Qualcomm’s Oryon LLVM Patches
In October of 2023, Qualcomm announced its newest Laptop SOC lineup called the Snapdragon X Elite (SDXE). There has been a ton of excitement around this chip since then, due to it using a custom ARM core from the Nuvia team that Qualcomm acquired in early 2021.
That makes this chip a fairly unique offering in the ARM SOC realm (outside of Apple) because most companies choose to purchase off-the-shelf core IP from ARM themselves. With the expectation of a launch of SDXE laptops at Computex, there is a lot of excitement over the chip, but there has been very little information about the core itself.
Luckily there was an LLVM patch uploaded not to long ago that discusses some of the structure layout of the Oryon core found in the Snapdragon X Elite, so let’s dive in.
Pipeline Description
Starting with the Branch Mispredict penalty, the Oryon core has a mispredict penalty of 13 cycles. Zen 4’s average penalty is also 13 cycles however that is dependent on just how often Zen 4 is feeding out of the Op Cache.
The branch misprediction penalty is in the range from 11 to 18 cycles, depending on the type of mispredicted branch and whether or not the instructions are being fed from the Op Cache.
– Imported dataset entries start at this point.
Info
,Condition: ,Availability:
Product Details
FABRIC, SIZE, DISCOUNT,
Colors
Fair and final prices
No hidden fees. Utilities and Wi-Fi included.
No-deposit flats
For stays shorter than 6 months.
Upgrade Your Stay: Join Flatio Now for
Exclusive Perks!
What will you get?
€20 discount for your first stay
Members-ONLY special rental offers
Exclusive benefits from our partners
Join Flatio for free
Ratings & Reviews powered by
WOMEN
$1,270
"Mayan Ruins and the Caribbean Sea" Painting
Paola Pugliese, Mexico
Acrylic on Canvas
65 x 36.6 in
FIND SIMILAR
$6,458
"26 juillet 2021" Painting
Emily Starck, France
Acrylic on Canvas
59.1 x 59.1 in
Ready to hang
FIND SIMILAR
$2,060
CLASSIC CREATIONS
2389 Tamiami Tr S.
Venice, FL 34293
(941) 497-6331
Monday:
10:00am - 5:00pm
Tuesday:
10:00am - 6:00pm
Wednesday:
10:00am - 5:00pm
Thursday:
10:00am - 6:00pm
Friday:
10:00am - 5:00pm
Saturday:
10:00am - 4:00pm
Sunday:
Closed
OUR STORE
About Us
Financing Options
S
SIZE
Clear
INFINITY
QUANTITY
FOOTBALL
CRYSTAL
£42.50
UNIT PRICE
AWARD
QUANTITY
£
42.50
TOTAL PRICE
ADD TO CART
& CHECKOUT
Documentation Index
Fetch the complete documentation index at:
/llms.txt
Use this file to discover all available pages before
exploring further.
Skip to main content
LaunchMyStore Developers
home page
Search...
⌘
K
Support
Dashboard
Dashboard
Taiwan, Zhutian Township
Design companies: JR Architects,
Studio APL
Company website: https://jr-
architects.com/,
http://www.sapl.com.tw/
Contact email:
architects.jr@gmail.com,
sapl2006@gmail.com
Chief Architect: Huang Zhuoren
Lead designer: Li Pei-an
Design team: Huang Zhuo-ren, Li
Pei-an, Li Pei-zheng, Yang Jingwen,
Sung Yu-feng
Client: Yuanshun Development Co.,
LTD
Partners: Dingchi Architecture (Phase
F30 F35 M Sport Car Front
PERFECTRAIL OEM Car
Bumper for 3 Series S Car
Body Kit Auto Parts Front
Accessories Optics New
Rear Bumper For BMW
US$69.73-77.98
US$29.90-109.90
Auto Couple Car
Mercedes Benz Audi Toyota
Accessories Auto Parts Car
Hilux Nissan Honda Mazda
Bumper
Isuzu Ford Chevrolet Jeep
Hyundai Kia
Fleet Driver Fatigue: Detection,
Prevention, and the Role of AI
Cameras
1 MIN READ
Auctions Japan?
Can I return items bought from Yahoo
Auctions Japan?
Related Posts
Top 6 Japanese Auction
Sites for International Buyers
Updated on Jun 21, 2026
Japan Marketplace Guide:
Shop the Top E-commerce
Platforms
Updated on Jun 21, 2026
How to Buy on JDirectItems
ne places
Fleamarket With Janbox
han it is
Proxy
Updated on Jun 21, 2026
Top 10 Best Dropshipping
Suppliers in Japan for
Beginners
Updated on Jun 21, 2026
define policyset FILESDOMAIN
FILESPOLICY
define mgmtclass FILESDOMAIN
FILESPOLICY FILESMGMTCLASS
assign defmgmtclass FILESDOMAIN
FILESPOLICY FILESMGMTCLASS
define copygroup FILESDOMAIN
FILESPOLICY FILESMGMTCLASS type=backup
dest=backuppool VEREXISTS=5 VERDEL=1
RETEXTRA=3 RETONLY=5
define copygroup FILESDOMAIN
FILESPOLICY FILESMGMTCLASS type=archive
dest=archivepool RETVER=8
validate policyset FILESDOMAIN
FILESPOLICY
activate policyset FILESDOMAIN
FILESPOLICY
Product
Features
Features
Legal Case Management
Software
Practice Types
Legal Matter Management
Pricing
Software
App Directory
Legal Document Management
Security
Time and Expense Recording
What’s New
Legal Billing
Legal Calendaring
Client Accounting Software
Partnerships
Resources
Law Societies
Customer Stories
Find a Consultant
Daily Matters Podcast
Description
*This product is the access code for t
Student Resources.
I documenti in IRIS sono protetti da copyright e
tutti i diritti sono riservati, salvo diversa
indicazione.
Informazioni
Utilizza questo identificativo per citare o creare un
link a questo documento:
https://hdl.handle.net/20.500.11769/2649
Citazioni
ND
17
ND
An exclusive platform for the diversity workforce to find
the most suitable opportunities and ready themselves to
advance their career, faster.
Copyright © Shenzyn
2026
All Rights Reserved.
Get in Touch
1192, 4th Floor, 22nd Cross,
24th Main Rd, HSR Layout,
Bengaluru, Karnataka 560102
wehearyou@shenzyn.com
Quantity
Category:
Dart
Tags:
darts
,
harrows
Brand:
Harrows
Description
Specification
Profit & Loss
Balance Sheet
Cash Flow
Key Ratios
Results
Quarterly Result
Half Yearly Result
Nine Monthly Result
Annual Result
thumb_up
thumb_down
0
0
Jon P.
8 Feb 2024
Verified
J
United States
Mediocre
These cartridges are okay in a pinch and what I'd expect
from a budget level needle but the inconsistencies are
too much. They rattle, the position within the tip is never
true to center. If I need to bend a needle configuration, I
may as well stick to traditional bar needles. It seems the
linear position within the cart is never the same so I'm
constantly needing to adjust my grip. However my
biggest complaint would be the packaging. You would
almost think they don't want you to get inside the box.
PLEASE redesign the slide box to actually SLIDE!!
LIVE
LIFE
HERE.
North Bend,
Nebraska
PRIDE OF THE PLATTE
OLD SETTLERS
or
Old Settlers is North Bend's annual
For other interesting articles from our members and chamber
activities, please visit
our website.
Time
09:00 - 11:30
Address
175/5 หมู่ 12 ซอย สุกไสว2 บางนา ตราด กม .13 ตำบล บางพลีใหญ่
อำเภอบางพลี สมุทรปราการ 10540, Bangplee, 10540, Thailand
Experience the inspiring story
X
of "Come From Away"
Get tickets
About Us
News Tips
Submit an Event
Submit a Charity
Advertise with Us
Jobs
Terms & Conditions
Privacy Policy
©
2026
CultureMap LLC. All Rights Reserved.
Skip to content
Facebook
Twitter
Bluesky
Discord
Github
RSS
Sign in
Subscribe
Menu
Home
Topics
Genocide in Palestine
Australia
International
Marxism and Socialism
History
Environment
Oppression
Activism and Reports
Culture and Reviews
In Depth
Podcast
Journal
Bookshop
The common case penalty is 13 cycles.
Software Optimization Guide for the AMD Zen4 Microarchitecture
Moving on to the L1 Data Cache, sadly the size of the L1D is not said in this patch but it does say that the load-to-use latency for the L1D is 4 cycles. This is fairly standard for a modern core clocking around 4.2GHz and puts the absolute latency of the L1D at a hair under one nanosecond. This absolute latency is comparable to Apple’s Firestorm core but Firestorm had a 3 cycle L1D at about 3.2GHz.
Issuing Width, Pipes, and Schedulers
Oryon can issue up to 14 operations per cycle with 6 pipes for the integer side, 4 pipes for the vector side, and 4 pipes for the memory side.
The Integer Side
Beginning with the integer side, there are a total of 6 pipes and 6 ALUs.
Compared to other high performance cores, Oryon’s integer throughput is most similar to Firestorm. One difference is the compare throughput at 4 per cycle on Oryon, versus 3 per cycle on Firestorm.
Oryon’s 120 entry integer scheduler is fairly large compared to its x86 counterparts. Zen 4 has a total of 96 entries in its integer scheduler, however those 96 entries also have to deal with all memory operations. Golden Cove has 97 entries in it’s unified math scheduler but, as the name implies, that scheduler has to deal with both integer and vector operations.
Comparing to other ARM cores Oryon is on the larger end of the spectrum with Cortex X2 having 96 entries for its integer scheduler but with Neoverse V1 having 124 entries in its integer scheduler. However Apple’s Firestorm and M3 P-Core have a total of 156 and 160 entries in their respective integer schedulers which are ~30-33% larger then Oryon’s scheduler.
The Vector Side
Turning our gaze to the Vector side of the core and the similarities to Firestorm and M3 P-Core get even stronger.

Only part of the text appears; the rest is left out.